= Action item =
Locate and copy each line in the data that contains the word "Kebijakan".

= Exercise material =
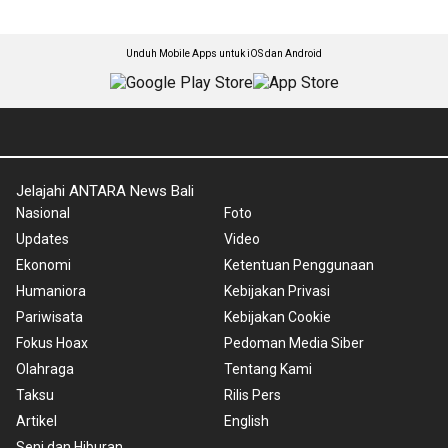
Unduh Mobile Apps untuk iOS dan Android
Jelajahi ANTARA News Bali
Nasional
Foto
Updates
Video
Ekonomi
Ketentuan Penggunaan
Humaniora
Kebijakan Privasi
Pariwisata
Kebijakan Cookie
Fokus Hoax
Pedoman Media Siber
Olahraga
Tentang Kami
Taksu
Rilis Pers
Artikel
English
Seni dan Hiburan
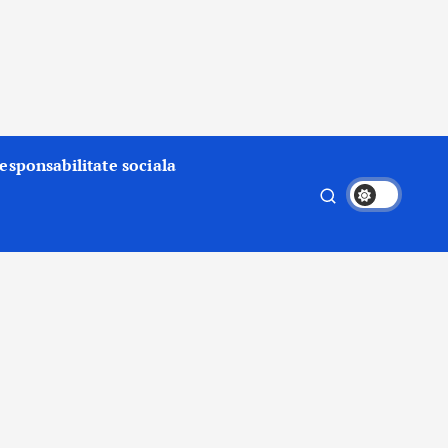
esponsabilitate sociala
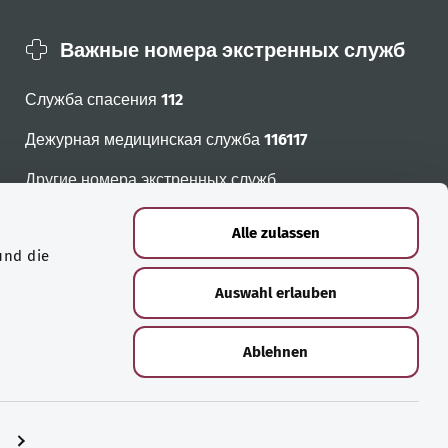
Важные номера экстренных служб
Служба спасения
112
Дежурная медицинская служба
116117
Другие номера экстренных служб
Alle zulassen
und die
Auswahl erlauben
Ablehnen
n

...

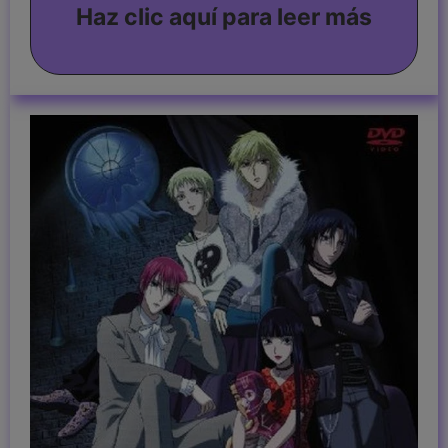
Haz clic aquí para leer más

= Task answer =
Kebijakan Privasi
Kebijakan Cookie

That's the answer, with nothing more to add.